**WORK TO BE COMPLETED:** Beginning with the first line of the material, set down each line exactly as written, up to and including the line with "The width and height of the screenshot is (1280, 998).".

MATERIAL SUPPLIED START

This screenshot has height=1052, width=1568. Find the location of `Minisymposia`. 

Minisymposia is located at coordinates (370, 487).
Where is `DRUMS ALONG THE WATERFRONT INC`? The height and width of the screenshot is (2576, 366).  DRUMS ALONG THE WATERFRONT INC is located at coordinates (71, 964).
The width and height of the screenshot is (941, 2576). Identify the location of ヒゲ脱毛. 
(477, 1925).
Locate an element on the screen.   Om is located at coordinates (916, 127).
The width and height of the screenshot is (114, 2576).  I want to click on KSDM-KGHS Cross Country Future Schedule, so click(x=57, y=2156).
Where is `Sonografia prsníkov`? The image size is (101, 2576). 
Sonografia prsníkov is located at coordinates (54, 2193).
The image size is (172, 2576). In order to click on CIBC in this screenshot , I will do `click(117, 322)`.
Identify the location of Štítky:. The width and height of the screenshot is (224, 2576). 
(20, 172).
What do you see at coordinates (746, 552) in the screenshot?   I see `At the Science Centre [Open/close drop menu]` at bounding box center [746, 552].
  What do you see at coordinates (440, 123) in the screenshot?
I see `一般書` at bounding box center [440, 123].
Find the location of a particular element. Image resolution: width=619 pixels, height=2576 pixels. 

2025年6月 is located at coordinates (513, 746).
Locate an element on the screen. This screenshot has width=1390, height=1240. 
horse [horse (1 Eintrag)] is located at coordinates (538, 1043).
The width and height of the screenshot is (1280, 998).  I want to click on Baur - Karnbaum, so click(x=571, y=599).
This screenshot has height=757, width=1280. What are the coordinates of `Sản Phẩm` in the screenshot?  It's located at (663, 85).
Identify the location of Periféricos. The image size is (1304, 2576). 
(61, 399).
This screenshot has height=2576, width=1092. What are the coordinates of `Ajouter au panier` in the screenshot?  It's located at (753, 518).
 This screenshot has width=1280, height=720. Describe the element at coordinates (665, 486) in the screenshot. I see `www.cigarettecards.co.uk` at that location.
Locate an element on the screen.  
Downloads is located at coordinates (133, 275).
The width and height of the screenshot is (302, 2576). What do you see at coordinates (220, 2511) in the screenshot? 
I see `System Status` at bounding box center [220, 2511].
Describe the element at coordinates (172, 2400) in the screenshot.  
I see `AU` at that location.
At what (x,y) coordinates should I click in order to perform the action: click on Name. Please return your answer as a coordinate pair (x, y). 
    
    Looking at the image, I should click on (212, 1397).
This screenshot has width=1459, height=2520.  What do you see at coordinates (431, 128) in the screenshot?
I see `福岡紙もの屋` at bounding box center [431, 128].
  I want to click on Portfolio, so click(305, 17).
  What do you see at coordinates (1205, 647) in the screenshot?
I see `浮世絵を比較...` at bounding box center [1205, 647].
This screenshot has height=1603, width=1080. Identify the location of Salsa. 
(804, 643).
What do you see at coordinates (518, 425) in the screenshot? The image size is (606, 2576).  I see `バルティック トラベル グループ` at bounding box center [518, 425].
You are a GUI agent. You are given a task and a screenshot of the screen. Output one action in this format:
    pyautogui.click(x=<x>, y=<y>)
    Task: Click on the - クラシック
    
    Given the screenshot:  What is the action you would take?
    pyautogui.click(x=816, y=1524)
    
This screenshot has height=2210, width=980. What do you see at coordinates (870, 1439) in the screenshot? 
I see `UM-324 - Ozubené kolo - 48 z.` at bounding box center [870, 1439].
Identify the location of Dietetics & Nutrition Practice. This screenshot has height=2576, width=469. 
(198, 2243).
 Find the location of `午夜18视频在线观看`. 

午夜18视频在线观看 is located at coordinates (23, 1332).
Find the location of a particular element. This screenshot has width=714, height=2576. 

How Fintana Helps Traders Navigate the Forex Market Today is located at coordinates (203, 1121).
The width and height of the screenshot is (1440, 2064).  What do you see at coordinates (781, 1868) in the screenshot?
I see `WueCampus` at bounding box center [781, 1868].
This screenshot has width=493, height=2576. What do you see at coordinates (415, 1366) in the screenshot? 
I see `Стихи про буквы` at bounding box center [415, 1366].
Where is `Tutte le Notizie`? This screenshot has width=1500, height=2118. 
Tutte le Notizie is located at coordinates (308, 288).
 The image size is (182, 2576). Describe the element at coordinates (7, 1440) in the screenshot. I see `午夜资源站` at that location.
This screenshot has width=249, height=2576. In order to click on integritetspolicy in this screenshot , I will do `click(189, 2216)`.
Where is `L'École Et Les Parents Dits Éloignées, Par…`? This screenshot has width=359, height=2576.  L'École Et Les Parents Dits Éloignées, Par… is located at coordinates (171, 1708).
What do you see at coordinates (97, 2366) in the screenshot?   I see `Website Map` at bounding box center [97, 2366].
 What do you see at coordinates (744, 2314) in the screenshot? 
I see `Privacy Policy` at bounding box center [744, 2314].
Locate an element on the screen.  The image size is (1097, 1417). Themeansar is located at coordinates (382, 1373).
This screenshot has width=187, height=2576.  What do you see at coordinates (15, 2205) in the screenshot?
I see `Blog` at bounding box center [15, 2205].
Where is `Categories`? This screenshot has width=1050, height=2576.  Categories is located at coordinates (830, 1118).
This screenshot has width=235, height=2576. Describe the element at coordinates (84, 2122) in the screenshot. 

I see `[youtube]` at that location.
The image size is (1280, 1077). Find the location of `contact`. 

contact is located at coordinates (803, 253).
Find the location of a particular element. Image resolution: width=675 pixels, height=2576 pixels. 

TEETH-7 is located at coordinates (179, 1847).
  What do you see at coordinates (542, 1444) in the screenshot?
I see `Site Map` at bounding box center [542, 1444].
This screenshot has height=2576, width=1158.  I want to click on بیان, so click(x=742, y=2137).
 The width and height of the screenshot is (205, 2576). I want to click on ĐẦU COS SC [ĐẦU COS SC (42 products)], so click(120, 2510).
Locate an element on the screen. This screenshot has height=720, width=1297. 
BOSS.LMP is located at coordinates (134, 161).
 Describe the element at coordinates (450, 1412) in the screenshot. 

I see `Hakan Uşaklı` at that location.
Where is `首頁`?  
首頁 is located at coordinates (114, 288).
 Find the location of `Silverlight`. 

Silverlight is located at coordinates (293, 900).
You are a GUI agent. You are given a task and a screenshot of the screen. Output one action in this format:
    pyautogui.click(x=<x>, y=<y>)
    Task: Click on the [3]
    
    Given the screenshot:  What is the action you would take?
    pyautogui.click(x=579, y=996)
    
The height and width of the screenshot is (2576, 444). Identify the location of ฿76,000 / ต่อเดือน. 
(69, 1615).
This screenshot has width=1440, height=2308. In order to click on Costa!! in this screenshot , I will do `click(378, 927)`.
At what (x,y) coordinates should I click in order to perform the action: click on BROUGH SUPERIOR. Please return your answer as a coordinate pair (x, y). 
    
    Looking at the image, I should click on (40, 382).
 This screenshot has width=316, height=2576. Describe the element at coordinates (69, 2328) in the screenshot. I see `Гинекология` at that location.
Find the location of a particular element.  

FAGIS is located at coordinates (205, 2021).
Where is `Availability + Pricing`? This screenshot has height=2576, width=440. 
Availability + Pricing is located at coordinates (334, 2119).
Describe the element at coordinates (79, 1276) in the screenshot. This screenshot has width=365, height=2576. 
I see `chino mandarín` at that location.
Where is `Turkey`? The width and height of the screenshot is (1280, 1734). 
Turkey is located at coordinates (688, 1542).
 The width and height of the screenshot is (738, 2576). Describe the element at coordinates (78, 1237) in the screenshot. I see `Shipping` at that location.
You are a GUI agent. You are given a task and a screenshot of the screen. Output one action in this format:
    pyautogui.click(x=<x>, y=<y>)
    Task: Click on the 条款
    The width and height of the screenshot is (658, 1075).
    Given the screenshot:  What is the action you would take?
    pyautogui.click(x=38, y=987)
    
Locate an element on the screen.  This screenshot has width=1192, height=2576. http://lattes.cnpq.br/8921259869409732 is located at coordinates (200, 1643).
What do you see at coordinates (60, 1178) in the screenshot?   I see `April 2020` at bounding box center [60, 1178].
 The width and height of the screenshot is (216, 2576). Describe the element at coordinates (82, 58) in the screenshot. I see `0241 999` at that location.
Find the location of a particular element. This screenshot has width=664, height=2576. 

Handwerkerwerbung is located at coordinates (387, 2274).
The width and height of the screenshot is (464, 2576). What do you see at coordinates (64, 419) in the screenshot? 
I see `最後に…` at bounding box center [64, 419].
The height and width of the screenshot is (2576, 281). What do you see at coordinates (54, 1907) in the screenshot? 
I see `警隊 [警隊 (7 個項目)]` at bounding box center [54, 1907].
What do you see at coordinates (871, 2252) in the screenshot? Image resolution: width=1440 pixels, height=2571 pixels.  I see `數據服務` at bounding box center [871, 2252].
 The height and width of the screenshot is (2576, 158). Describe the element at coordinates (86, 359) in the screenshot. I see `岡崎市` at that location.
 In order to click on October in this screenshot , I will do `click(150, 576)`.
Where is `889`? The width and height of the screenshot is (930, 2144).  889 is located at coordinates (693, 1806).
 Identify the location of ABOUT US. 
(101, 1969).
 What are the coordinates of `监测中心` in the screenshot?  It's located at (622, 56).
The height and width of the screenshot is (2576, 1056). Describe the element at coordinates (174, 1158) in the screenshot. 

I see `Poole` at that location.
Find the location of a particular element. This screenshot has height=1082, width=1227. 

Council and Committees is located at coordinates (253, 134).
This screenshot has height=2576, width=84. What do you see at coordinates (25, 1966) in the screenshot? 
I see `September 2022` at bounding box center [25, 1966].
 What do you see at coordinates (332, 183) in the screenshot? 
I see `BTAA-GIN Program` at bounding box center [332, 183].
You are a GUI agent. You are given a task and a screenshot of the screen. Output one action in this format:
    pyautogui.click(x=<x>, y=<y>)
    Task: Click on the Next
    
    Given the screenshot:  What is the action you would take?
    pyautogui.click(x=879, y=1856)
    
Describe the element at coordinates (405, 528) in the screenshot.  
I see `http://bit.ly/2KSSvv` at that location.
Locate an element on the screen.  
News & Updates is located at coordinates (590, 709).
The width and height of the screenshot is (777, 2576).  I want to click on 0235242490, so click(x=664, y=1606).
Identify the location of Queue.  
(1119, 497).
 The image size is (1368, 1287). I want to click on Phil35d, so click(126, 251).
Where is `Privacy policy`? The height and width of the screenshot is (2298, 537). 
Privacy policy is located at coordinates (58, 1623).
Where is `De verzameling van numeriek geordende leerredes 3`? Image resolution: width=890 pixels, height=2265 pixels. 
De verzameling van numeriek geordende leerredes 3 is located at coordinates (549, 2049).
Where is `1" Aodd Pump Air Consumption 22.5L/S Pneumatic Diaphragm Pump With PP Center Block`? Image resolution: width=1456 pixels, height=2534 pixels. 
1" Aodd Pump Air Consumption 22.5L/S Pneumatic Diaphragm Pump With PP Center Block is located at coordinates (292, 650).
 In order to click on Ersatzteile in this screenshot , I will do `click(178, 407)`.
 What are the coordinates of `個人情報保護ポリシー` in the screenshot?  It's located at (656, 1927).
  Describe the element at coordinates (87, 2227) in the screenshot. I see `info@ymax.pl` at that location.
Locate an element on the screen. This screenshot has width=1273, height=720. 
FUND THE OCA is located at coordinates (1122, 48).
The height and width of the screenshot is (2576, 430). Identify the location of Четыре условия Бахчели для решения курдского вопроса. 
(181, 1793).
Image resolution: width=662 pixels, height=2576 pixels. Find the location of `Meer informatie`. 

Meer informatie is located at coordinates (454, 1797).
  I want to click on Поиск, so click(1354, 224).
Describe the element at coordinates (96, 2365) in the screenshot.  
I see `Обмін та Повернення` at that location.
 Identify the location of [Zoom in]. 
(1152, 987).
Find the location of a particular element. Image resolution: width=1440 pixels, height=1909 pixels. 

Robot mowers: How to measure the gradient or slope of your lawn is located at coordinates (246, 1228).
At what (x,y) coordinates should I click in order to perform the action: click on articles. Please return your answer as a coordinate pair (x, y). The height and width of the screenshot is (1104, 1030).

MATERIAL SUPPLIED END

**RESPONSE AREA:**
This screenshot has height=1052, width=1568. Find the location of `Minisymposia`. 

Minisymposia is located at coordinates (370, 487).
Where is `DRUMS ALONG THE WATERFRONT INC`? The height and width of the screenshot is (2576, 366).  DRUMS ALONG THE WATERFRONT INC is located at coordinates (71, 964).
The width and height of the screenshot is (941, 2576). Identify the location of ヒゲ脱毛. 
(477, 1925).
Locate an element on the screen.   Om is located at coordinates (916, 127).
The width and height of the screenshot is (114, 2576).  I want to click on KSDM-KGHS Cross Country Future Schedule, so click(x=57, y=2156).
Where is `Sonografia prsníkov`? The image size is (101, 2576). 
Sonografia prsníkov is located at coordinates (54, 2193).
The image size is (172, 2576). In order to click on CIBC in this screenshot , I will do `click(117, 322)`.
Identify the location of Štítky:. The width and height of the screenshot is (224, 2576). 
(20, 172).
What do you see at coordinates (746, 552) in the screenshot?   I see `At the Science Centre [Open/close drop menu]` at bounding box center [746, 552].
  What do you see at coordinates (440, 123) in the screenshot?
I see `一般書` at bounding box center [440, 123].
Find the location of a particular element. Image resolution: width=619 pixels, height=2576 pixels. 

2025年6月 is located at coordinates (513, 746).
Locate an element on the screen. This screenshot has width=1390, height=1240. 
horse [horse (1 Eintrag)] is located at coordinates (538, 1043).
The width and height of the screenshot is (1280, 998).  I want to click on Baur - Karnbaum, so click(x=571, y=599).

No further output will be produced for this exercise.